[Stored items from a collection]

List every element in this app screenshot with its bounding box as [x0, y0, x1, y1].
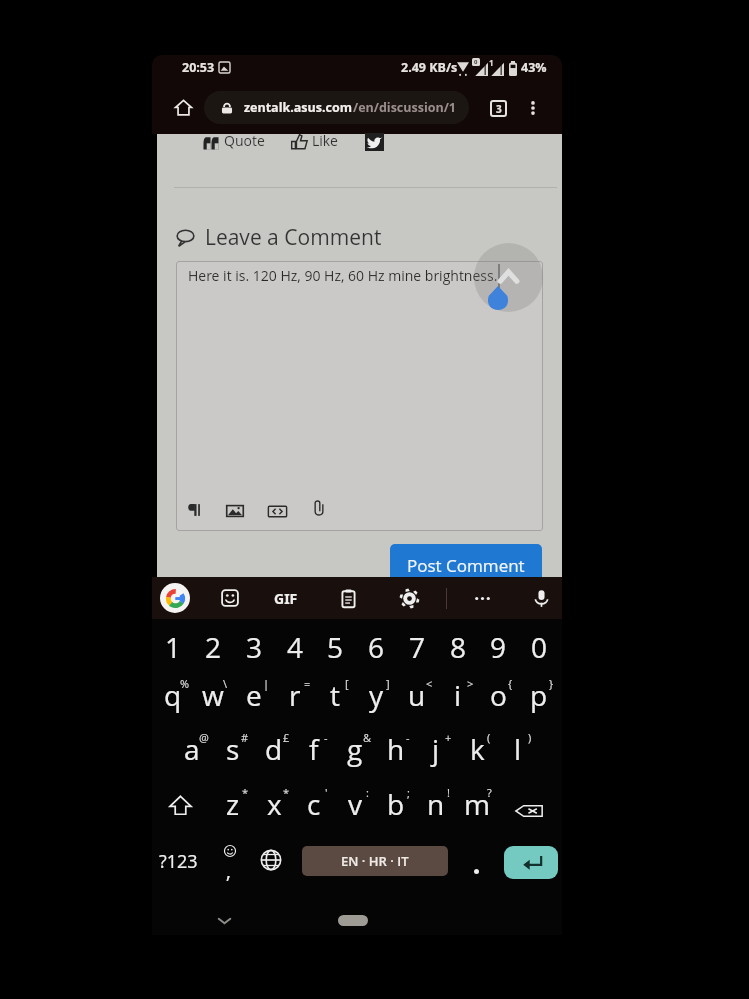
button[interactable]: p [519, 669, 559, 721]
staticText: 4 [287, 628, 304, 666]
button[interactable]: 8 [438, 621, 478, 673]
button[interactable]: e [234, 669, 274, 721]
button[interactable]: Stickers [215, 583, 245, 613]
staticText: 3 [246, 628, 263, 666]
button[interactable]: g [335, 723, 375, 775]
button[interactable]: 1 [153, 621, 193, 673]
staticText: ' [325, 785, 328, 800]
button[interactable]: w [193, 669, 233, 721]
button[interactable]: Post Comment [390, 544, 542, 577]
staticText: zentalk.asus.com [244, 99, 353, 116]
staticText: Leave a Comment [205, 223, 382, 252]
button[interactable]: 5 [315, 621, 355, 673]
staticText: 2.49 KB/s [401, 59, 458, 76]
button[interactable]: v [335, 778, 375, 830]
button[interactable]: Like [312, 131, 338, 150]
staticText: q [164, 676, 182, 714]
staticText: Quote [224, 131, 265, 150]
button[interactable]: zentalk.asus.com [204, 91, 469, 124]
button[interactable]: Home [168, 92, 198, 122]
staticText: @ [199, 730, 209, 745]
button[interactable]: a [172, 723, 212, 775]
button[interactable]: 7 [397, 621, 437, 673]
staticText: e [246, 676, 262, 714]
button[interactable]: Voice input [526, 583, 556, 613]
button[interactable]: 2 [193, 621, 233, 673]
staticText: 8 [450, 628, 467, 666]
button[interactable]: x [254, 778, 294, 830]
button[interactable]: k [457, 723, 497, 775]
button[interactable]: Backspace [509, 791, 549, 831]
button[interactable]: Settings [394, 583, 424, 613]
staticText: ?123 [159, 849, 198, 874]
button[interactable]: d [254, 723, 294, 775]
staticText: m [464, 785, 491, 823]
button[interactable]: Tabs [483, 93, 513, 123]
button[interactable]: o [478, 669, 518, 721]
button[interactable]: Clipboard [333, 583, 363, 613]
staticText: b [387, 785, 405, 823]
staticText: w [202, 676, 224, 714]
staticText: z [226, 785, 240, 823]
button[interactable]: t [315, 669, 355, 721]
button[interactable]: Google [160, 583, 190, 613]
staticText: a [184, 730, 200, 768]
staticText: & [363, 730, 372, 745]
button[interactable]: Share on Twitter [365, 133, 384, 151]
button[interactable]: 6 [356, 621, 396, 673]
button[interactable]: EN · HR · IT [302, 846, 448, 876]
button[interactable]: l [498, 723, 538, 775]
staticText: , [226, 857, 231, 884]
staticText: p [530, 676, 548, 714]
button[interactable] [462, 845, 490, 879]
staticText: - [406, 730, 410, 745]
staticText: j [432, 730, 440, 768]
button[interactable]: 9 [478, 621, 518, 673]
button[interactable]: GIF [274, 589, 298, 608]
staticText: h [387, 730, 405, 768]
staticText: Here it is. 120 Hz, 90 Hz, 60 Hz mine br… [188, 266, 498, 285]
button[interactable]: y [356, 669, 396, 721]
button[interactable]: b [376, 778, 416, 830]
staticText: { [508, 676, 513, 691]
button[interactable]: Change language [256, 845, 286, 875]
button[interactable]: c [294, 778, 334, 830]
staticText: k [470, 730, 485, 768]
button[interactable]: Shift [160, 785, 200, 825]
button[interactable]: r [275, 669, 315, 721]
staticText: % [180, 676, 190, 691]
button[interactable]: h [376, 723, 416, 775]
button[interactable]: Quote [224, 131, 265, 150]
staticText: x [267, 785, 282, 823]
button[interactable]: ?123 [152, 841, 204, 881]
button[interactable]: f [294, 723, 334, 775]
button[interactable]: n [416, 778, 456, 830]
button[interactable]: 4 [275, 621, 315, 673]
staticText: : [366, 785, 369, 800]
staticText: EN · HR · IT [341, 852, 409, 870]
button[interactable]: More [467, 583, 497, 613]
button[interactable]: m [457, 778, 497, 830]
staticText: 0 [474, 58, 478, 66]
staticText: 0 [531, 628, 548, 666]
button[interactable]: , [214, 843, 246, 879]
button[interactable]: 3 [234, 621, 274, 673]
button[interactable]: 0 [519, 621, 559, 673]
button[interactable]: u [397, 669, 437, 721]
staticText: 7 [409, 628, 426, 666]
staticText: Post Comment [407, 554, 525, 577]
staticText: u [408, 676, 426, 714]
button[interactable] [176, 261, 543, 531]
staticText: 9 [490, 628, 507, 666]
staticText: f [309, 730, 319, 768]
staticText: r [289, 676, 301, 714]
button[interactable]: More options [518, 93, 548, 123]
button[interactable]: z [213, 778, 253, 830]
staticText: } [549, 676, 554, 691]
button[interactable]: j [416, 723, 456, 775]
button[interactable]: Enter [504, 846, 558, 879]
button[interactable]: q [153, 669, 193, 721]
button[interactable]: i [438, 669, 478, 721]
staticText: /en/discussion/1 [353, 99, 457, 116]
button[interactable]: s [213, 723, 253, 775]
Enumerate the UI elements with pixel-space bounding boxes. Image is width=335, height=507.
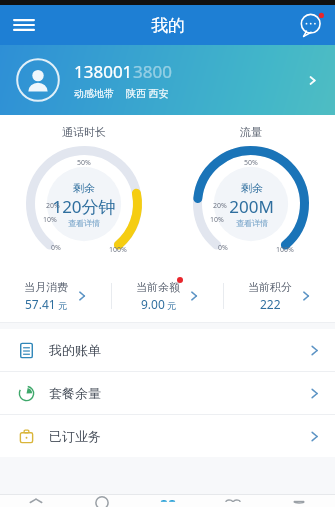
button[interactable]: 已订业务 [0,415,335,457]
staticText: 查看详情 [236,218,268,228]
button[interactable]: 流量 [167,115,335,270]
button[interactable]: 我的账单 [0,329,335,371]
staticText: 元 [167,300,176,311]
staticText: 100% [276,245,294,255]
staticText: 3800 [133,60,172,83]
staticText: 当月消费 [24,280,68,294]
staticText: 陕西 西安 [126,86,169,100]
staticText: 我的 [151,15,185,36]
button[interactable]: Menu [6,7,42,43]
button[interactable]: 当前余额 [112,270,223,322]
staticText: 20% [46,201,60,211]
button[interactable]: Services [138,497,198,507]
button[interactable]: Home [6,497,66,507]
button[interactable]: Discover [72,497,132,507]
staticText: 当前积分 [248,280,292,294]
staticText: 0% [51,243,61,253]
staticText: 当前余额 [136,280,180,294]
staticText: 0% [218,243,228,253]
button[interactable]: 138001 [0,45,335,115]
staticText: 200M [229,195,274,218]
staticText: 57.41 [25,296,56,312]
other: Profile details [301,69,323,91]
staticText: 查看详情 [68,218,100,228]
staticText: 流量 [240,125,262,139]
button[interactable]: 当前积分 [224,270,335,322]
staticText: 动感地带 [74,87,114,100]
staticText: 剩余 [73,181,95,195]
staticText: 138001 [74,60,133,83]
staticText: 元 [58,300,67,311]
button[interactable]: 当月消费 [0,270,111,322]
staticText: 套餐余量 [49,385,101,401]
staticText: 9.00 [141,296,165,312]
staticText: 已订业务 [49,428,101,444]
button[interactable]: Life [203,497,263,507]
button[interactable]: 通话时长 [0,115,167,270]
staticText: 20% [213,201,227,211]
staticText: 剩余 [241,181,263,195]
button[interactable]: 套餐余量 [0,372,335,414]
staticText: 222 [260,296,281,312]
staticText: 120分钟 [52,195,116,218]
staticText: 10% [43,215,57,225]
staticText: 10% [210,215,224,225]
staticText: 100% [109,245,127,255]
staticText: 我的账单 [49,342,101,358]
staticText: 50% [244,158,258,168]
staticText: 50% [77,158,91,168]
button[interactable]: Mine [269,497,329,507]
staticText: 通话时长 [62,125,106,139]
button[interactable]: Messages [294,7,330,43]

**Task to carry out:**
A word-for-word copy of all the data, without pictures, is the expected output.

**Task solution:**
List every element in this app screenshot with its bounding box as [x0, y0, x1, y1].
button[interactable]: p [519, 669, 559, 721]
staticText: 4 [287, 628, 304, 666]
button[interactable]: 8 [438, 621, 478, 673]
button[interactable]: e [234, 669, 274, 721]
button[interactable]: Stickers [215, 583, 245, 613]
staticText: 3 [246, 628, 263, 666]
button[interactable]: g [335, 723, 375, 775]
button[interactable]: 1 [153, 621, 193, 673]
staticText: ' [325, 785, 328, 800]
button[interactable]: w [193, 669, 233, 721]
button[interactable]: Post Comment [390, 544, 542, 577]
staticText: zentalk.asus.com [244, 99, 353, 116]
staticText: Leave a Comment [205, 223, 382, 252]
button[interactable]: 5 [315, 621, 355, 673]
staticText: 2.49 KB/s [401, 59, 458, 76]
button[interactable]: v [335, 778, 375, 830]
button[interactable]: Like [312, 131, 338, 150]
staticText: q [164, 676, 182, 714]
staticText: Quote [224, 131, 265, 150]
button[interactable]: zentalk.asus.com [204, 91, 469, 124]
button[interactable]: Home [168, 92, 198, 122]
staticText: @ [199, 730, 209, 745]
button[interactable]: a [172, 723, 212, 775]
button[interactable]: 7 [397, 621, 437, 673]
staticText: e [246, 676, 262, 714]
button[interactable]: Voice input [526, 583, 556, 613]
button[interactable]: 2 [193, 621, 233, 673]
staticText: 8 [450, 628, 467, 666]
button[interactable]: x [254, 778, 294, 830]
button[interactable]: k [457, 723, 497, 775]
button[interactable]: Backspace [509, 791, 549, 831]
button[interactable]: Settings [394, 583, 424, 613]
staticText: ?123 [159, 849, 198, 874]
button[interactable]: d [254, 723, 294, 775]
staticText: m [464, 785, 491, 823]
button[interactable]: Tabs [483, 93, 513, 123]
button[interactable]: o [478, 669, 518, 721]
button[interactable]: Clipboard [333, 583, 363, 613]
staticText: b [387, 785, 405, 823]
staticText: w [202, 676, 224, 714]
staticText: z [226, 785, 240, 823]
button[interactable]: t [315, 669, 355, 721]
button[interactable]: Google [160, 583, 190, 613]
staticText: a [184, 730, 200, 768]
staticText: & [363, 730, 372, 745]
button[interactable]: Share on Twitter [365, 133, 384, 151]
button[interactable]: 6 [356, 621, 396, 673]
button[interactable]: EN · HR · IT [302, 846, 448, 876]
button[interactable]: l [498, 723, 538, 775]
staticText: , [226, 857, 231, 884]
staticText: p [530, 676, 548, 714]
button[interactable] [462, 845, 490, 879]
staticText: - [406, 730, 410, 745]
staticText: j [432, 730, 440, 768]
button[interactable]: 9 [478, 621, 518, 673]
button[interactable]: GIF [274, 589, 298, 608]
staticText: h [387, 730, 405, 768]
staticText: Here it is. 120 Hz, 90 Hz, 60 Hz mine br… [188, 266, 498, 285]
button[interactable]: y [356, 669, 396, 721]
button[interactable]: b [376, 778, 416, 830]
staticText: { [508, 676, 513, 691]
button[interactable]: Change language [256, 845, 286, 875]
button[interactable]: c [294, 778, 334, 830]
staticText: k [470, 730, 485, 768]
button[interactable]: Shift [160, 785, 200, 825]
button[interactable]: r [275, 669, 315, 721]
staticText: % [180, 676, 190, 691]
button[interactable]: h [376, 723, 416, 775]
button[interactable]: Quote [224, 131, 265, 150]
staticText: x [267, 785, 282, 823]
button[interactable]: ?123 [152, 841, 204, 881]
button[interactable]: f [294, 723, 334, 775]
button[interactable]: n [416, 778, 456, 830]
button[interactable]: 4 [275, 621, 315, 673]
staticText: : [366, 785, 369, 800]
staticText: EN · HR · IT [341, 852, 409, 870]
button[interactable]: More [467, 583, 497, 613]
button[interactable]: m [457, 778, 497, 830]
staticText: 0 [474, 58, 478, 66]
staticText: 0 [531, 628, 548, 666]
button[interactable]: , [214, 843, 246, 879]
button[interactable]: 3 [234, 621, 274, 673]
button[interactable]: 0 [519, 621, 559, 673]
button[interactable]: u [397, 669, 437, 721]
staticText: 7 [409, 628, 426, 666]
staticText: Post Comment [407, 554, 525, 577]
staticText: u [408, 676, 426, 714]
button[interactable] [176, 261, 543, 531]
staticText: 9 [490, 628, 507, 666]
staticText: f [309, 730, 319, 768]
staticText: r [289, 676, 301, 714]
button[interactable]: More options [518, 93, 548, 123]
button[interactable]: z [213, 778, 253, 830]
staticText: } [549, 676, 554, 691]
button[interactable]: j [416, 723, 456, 775]
button[interactable]: Enter [504, 846, 558, 879]
button[interactable]: q [153, 669, 193, 721]
button[interactable]: i [438, 669, 478, 721]
staticText: /en/discussion/1 [353, 99, 457, 116]
button[interactable]: s [213, 723, 253, 775]
Enumerate the UI elements with pixel-space bounding boxes. Image is width=335, height=507.
button[interactable]: 已订业务 [0,415,335,457]
staticText: 查看详情 [236,218,268,228]
button[interactable]: 流量 [167,115,335,270]
button[interactable]: 我的账单 [0,329,335,371]
staticText: 元 [167,300,176,311]
staticText: 100% [276,245,294,255]
staticText: 3800 [133,60,172,83]
staticText: 当月消费 [24,280,68,294]
staticText: 陕西 西安 [126,86,169,100]
staticText: 我的 [151,15,185,36]
button[interactable]: Menu [6,7,42,43]
button[interactable]: 当前余额 [112,270,223,322]
staticText: 20% [46,201,60,211]
button[interactable]: Services [138,497,198,507]
button[interactable]: Home [6,497,66,507]
button[interactable]: Discover [72,497,132,507]
staticText: 当前积分 [248,280,292,294]
staticText: 0% [51,243,61,253]
staticText: 当前余额 [136,280,180,294]
staticText: 0% [218,243,228,253]
button[interactable]: 138001 [0,45,335,115]
staticText: 200M [229,195,274,218]
staticText: 57.41 [25,296,56,312]
other: Profile details [301,69,323,91]
staticText: 查看详情 [68,218,100,228]
staticText: 流量 [240,125,262,139]
button[interactable]: 当前积分 [224,270,335,322]
staticText: 动感地带 [74,87,114,100]
staticText: 剩余 [73,181,95,195]
staticText: 138001 [74,60,133,83]
staticText: 元 [58,300,67,311]
button[interactable]: 当月消费 [0,270,111,322]
staticText: 套餐余量 [49,385,101,401]
staticText: 9.00 [141,296,165,312]
staticText: 已订业务 [49,428,101,444]
button[interactable]: Life [203,497,263,507]
button[interactable]: 通话时长 [0,115,167,270]
staticText: 20% [213,201,227,211]
staticText: 剩余 [241,181,263,195]
button[interactable]: 套餐余量 [0,372,335,414]
staticText: 222 [260,296,281,312]
staticText: 120分钟 [52,195,116,218]
staticText: 10% [43,215,57,225]
staticText: 10% [210,215,224,225]
staticText: 100% [109,245,127,255]
staticText: 我的账单 [49,342,101,358]
staticText: 50% [244,158,258,168]
staticText: 50% [77,158,91,168]
button[interactable]: Mine [269,497,329,507]
staticText: 通话时长 [62,125,106,139]
button[interactable]: Messages [294,7,330,43]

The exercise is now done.